In particular, note that the word `OVER` defined by the Fift assembler has a completely different effect from Fift primitive over.

The actual action of `OVER` and other Fift assembler words is somewhat more complicated than that of `x{21} s,`. If the new instruction code does not fit into the _Builder_ `b` (i.e., if `b` would contain more than 1023 data bits after adding the new instruction code), then this and all subsequent instructions are assembled into a new _Builder_ `˜b`, and the old _Builder_ `b` is augmented by a reference to the _Cell_ obtained from `˜b` once the generation of `˜b` is finished. In this way long stretches of TVM code are automatically split into chains of valid Cells containing at most 1023 bits each. Because TVM interprets a lonely cell reference at the end of a continuation as an implicit `JMPREF`, this partitioning of TVM code into cells has almost no effect on the execution.

## Pushing integer constants

The TVM instruction `PUSHINT x`, pushing an _Integer_ constant `x` when invoked, can be assembled with the aid of Fift assembler words `INT` or `PUSHINT`:

| Word | Stack | Description |
| :------------ | :------------- | :------------------------------------------------------ |
| **`PUSHINT`** | _`(b x – b0)`_ | assembles TVM instruction `PUSHINT x` into a _Builder_. |
| **`INT`** | _`(b x – b0)`_ | equivalent to `PUSHINT`. |

Notice that the argument to `PUSHINT` is an _Integer_ value taken from the Fift stack and is not necessarily a literal. For instance, `<{ 239 17 * INT }>s` is a valid way to assemble a `PUSHINT 4063` instruction, because `239·17 = 4063`. Notice that the multiplication is performed by Fift during assemble time, not during the TVM runtime. The latter computation might be performed by means of `<{ 239 INT 17 INT MUL }>s`:

```fift
<{ 239 17 * INT }>s dup csr. runvmcode .s 2drop
<{ 239 INT 17 INT MUL }>s dup csr. runvmcode .s 2drop
```

produces

```fift
x{810FDF}
execute PUSHINT 4063
execute implicit RET
4063 0
ok
x{8100EF8011A8}
execute PUSHINT 239
execute PUSHINT 17
execute MUL
execute implicit RET
4063 0
ok
```

Notice that the Fift assembler chooses the shortest encoding of the `PUSHINT x` instruction depending on its argument `x`.
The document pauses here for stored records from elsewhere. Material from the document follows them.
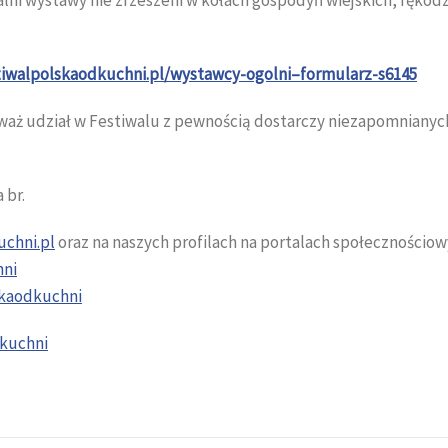
stiwalpolskaodkuchni.pl/wystawcy-ogolni–formularz-s6145
waż udział w Festiwalu z pewnością dostarczy niezapomnianych
 br.
chni.pl
oraz na naszych profilach na portalach społecznościow
hni
skaodkuchni
dkuchni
Some TVM instructions (such as PUSHINT) accept immediate arguments. These arguments are usually passed to the Fift word assembling the corresponding instruction in the Fift stack. _Integer_ immediate arguments are usually represented by _Integer_'s, cells by _Cell_'s, continuations by _Builder_'s and _Cell_'s, and cell slices by _Slice_'s. For instance, `17 ADDCONST` assembles TVM instruction `ADDCONST 17`, and `x{ABCD_} PUSHSLICE` assembles `PUSHSLICE xABCD_`:

```fift
239 <{ 17 ADDCONST x{ABCD_} PUSHSLICE }>s dup csr.
runvmcode . swap . csr.
```

produces

```fift
x{A6118B2ABCD0}
execute ADDINT 17
execute PUSHSLICE xABCD_
execute implicit RET
0 256 x{ABCD_}
```

On some occasions, the Fift assembler pretends to be able to accept immediate arguments that are out of range for the corresponding TVM instruction. For instance, `ADDCONST x` is defined only for `−128 ≤ x < 128`, but the Fift assembler accepts `239 ADDCONST`:

```fift
17 <{ 239 ADDCONST }>s dup csr. runvmcode .s
```

produces

```fift
x{8100EFA0}
execute PUSHINT 239
execute ADD
execute implicit RET
256 0
```

We can see that `"ADDCONST 239"` has been tacitly replaced by `PUSHINT 239` and `ADD`. This feature is convenient when the immediate argument to `ADDCONST` is itself a result of a Fift computation, and it is difficult to estimate whether it will always fit into the required range.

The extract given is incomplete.